Records to process: Begin

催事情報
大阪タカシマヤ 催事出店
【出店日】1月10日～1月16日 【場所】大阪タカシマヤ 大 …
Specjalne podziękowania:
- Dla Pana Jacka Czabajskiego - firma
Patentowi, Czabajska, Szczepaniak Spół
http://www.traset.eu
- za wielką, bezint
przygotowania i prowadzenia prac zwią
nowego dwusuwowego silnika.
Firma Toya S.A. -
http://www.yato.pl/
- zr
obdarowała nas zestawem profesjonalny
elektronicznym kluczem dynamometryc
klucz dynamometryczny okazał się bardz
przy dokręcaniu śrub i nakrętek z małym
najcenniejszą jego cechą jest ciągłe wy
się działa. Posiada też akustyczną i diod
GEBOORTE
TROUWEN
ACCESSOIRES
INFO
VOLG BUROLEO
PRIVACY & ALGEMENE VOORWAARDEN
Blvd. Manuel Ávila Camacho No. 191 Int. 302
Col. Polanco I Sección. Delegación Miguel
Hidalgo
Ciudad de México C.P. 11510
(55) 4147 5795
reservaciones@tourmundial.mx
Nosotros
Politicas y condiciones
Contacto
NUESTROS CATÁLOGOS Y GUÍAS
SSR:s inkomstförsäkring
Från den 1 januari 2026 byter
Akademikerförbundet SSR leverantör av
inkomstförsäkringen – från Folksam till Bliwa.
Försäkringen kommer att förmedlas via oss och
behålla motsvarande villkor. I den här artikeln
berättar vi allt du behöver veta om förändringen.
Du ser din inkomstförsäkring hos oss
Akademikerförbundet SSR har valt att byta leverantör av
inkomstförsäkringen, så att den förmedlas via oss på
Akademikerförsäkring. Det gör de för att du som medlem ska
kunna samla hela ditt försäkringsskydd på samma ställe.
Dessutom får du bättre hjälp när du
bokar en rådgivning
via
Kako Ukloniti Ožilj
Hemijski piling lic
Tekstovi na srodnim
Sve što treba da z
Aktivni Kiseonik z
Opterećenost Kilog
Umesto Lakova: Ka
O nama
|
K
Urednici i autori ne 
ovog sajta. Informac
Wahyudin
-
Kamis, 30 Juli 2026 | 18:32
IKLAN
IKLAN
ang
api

Records to process: End

Activity = Your task is to copy every record exactly.

Written response =
催事情報
大阪タカシマヤ 催事出店
【出店日】1月10日～1月16日 【場所】大阪タカシマヤ 大 …
Specjalne podziękowania:
- Dla Pana Jacka Czabajskiego - firma
Patentowi, Czabajska, Szczepaniak Spół
http://www.traset.eu
- za wielką, bezint
przygotowania i prowadzenia prac zwią
nowego dwusuwowego silnika.
Firma Toya S.A. -
http://www.yato.pl/
- zr
obdarowała nas zestawem profesjonalny
elektronicznym kluczem dynamometryc
klucz dynamometryczny okazał się bardz
przy dokręcaniu śrub i nakrętek z małym
najcenniejszą jego cechą jest ciągłe wy
się działa. Posiada też akustyczną i diod
GEBOORTE
TROUWEN
ACCESSOIRES
INFO
VOLG BUROLEO
PRIVACY & ALGEMENE VOORWAARDEN
Blvd. Manuel Ávila Camacho No. 191 Int. 302
Col. Polanco I Sección. Delegación Miguel
Hidalgo
Ciudad de México C.P. 11510
(55) 4147 5795
reservaciones@tourmundial.mx
Nosotros
Politicas y condiciones
Contacto
NUESTROS CATÁLOGOS Y GUÍAS
SSR:s inkomstförsäkring
Från den 1 januari 2026 byter
Akademikerförbundet SSR leverantör av
inkomstförsäkringen – från Folksam till Bliwa.
Försäkringen kommer att förmedlas via oss och
behålla motsvarande villkor. I den här artikeln
berättar vi allt du behöver veta om förändringen.
Du ser din inkomstförsäkring hos oss
Akademikerförbundet SSR har valt att byta leverantör av
inkomstförsäkringen, så att den förmedlas via oss på
Akademikerförsäkring. Det gör de för att du som medlem ska
kunna samla hela ditt försäkringsskydd på samma ställe.
Dessutom får du bättre hjälp när du
bokar en rådgivning
via
Kako Ukloniti Ožilj
Hemijski piling lic
Tekstovi na srodnim
Sve što treba da z
Aktivni Kiseonik z
Opterećenost Kilog
Umesto Lakova: Ka
O nama
|
K
Urednici i autori ne 
ovog sajta. Informac
Wahyudin
-
Kamis, 30 Juli 2026 | 18:32
IKLAN
IKLAN
ang
api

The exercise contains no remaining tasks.